Edinburgh Council are considering cutting up to 75% of the cash sent to schools to pay for musical instrument tuition.
The move has been slated by campaigners who claim it would spell disaster for talented young musicians unable to foot the bill of private lessons – forcing them to hang up their instruments for good.
Supporters of the campaign have even set up a petition – pleading with the council to backtrack on their plans – and have secured over 5,000 signatures so far.
But now superstar violinist Nicola Benedetti has called on Nicola Sturgeon to intervene and save music funding for schools in the capital.
28-year-old North Ayrshire-born Benedetti – who began learning to play at just four years old – tweeted at the first minister on Wednesday afternoon.
Her message read: “I would like to draw your attention to this Nicola Sturgeon. We are all praying for the correct outcome.”
Her tweet contained a link to the 5,600-strong petition calling on the council to cancel their plans, titled: “Say NO To The Proposed Budget Cut of Our Edinburgh Schools Music Tuition Service.”
It reads: “If this budget cut is put in place, the hundreds of talented and gifted young musicians, ranging from ages of 7 and 8, right up to 17 and 18 across Edinburgh who learn to play a variety of brass, percussion, woodwind and stringed instruments, and learn to sing through their schools could be forced to start paying for their weekly instrumental lessons”
“It could mean an end to the Edinburgh Schools orchestras, ensembles and choirs which music students all over Edinburgh passionately participate in.”
“Many people who are currently benefiting from the music service, but also many people who have had many positive experiences in the past due to the music service would definitely agree that their music tuition, and participation of the various orchestras, ensembles and choirs have made a significant change to their lives.”
“The mental health and neurological benefits that learning an instrument can have are further incentives to retaining a free music service.
“Fight against the loss of these amazing opportunities that the Edinburgh music service offers to the young, versatile musicians across Edinburgh who do definitely not want to lose the opportunity to learn and improve their musical skills.”
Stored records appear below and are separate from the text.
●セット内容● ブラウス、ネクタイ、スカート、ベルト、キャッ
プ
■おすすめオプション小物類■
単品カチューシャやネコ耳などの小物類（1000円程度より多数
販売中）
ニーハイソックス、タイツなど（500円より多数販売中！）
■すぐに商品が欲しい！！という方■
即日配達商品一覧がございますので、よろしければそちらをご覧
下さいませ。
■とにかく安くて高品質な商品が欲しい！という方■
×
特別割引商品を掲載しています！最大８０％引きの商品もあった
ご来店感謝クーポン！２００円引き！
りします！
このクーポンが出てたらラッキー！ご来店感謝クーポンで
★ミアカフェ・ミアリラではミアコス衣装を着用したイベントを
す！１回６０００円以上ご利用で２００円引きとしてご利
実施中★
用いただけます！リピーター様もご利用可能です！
Sturgeon promptly responded to Benedetti’s tweet, saying: “This is a council decision but I agree regarding the importance of music to education.
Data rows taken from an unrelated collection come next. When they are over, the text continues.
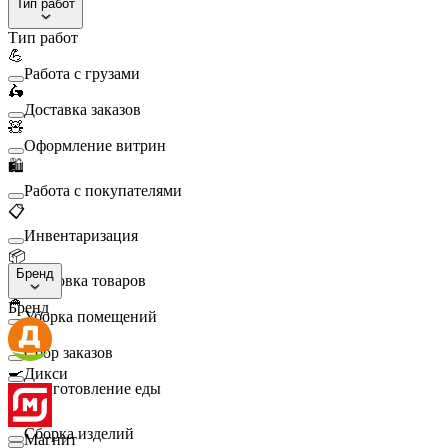
Тип работ
Тип работ
💪
Работа с грузами
🛵
Доставка заказов
🧸
Оформление витрин
🛍️
Работа с покупателями
📋
Инвентаризация
📦
Бренд
Упаковка товаров
🧹
Бренд
Уборка помещений
🛒
Сбор заказов
🍳
Дикси
Приготовление еды
🛠️
Сборка изделий
Магнит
“The Scottish Government budget today protects Youth Music Fund.”
A spokesman for the Scottish Government added: ““It is a matter for local authorities to decide how they spend their budget and we have maintained investment in the Youth Music Fund at £10 million, recognising its success and contribution to education attainment.”
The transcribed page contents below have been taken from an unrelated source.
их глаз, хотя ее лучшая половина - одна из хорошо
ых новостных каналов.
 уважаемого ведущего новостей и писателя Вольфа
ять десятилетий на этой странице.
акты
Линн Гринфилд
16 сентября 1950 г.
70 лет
Benedetti has hit out at a lack of musical education in schools before.
In a 2012 interview she said: “I’m fiercely furious about the provision of music in schools.”
“So many people up and down the country are trying to create a better foundation for musical education.
“But decisions have been made, especially in the light of funding cuts, that are, I think, catastrophic to our future as a nation.”
Edinburgh City Council is in the midst of a cutting spree in a bid to save £126m over the next four years.
In November they announced they would be scrapping a number of lollipop ladies, reducing recycling collections and cutting funding for community policing.